John Couts, the grandfather, was born in North Carolina. He moved into Tennessee when a youth, there grew to manhood, married and was a farmer in moderate circumstances. One of his sons was James Couts, father of our subject. He was born in Robinson county, Tennessee, August 12, 1803. His life was devoted to the cause of his native state until 1834 when in response to a desire to make his home in the west, he moved his family to Lawrence (now Randolph) county, Arkansas. He settled on a new farm which he improved, and in 1858 came with his son, J. R., to Texas. Here he spent his declining years, dying in 1890.
J. R. Couts received poor school advantages. At the age of nineteen years he married Martha Hardin, with whom he lived happily until 1894, when she died. Their first home was on a small farm in Arkansas which supported them until their removal to Texas in 1858. They came by team, crossing Red river at the mouth of Mill creek, and as they came westward, were on the lookout for a location. Stopping in Kaufman county, Mr. Couts inspected the western counties on horseback as far west as Comanche county, then the extreme frontier, and seleclted a permanent location in Palo Pinto county, bought a small farm on the old Fremont survey of the Texas and Pacific Railroad, and engaged in the cattle and horse business. A few years afterward he was obliged to abandon that business on account of the Indians. Mr. Couts next opened a small banking concern in Weatherford, under the firm name of Couts & Fain, which was succeeded by Hughes, Couts & Company, and that in turn by J. R. Couts & Company. The Citizen’s National Bank was the outgrowth of the last named company, and was organized in 1881 with $50,000 capital, and with J. R. Couts as president. Early banking in this county was exceedingly profitable. The country was covered with stock, and this point was headquarters for stockmen of large means. Deposits were enormous, rates of exchange good, and a large surplus soon filled the vaults. In addition to his banking interests Mr. Couts owned about twenty-four thousand acres of land in Parker and adjoining counties, most of it under fence and fronting on the Brazos river.
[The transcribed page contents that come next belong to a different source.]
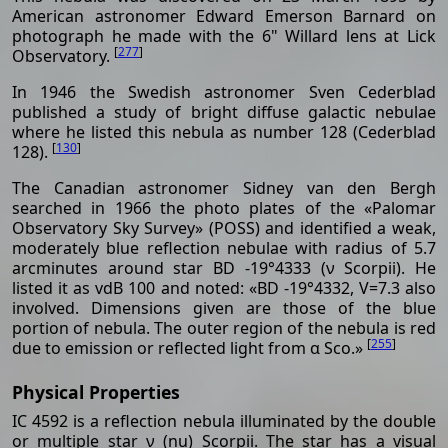
American astronomer Edward Emerson Barnard on
photograph he made with the 6" Willard lens at Lick
[
277
]
Observatory.
In 1946 the Swedish astronomer Sven Cederblad
published a study of bright diffuse galactic nebulae
where he listed this nebula as number 128 (Cederblad
[
130
]
128).
The Canadian astronomer Sidney van den Bergh
searched in 1966 the photo plates of the «Palomar
Observatory Sky Survey» (POSS) and identified a weak,
moderately blue reflection nebulae with radius of 5.7
arcminutes around star BD -19°4333 (ν Scorpii). He
listed it as vdB 100 and noted: «BD -19°4332, V=7.3 also
involved. Dimensions given are those of the blue
portion of nebula. The outer region of the nebula is red
[
255
]
due to emission or reflected light from α Sco.»
Physical Properties
IC 4592 is a reflection nebula illuminated by the double
or multiple star ν (nu) Scorpii. The star has a visual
Six children were born to Mr. and Mrs. Couts, namely: Mary, wife of S. B. Burnett, of Fort Worth; Susan, wife of A. N. Grant, cashier of the Citizens’ National Bank of Weatherford; Martha, wife of Rev. Putnam, of Brownwood, Texas; J. R., Jr., of Weatherford; Maggie (Mrs. H. L. Mosely); and Leah, wife of W. P. Anderson, of Weatherford.
Mr. Couts took part in the frontier service before and during the war. He was a Mason for thirty years, and a member of the Methodist Episcopal church.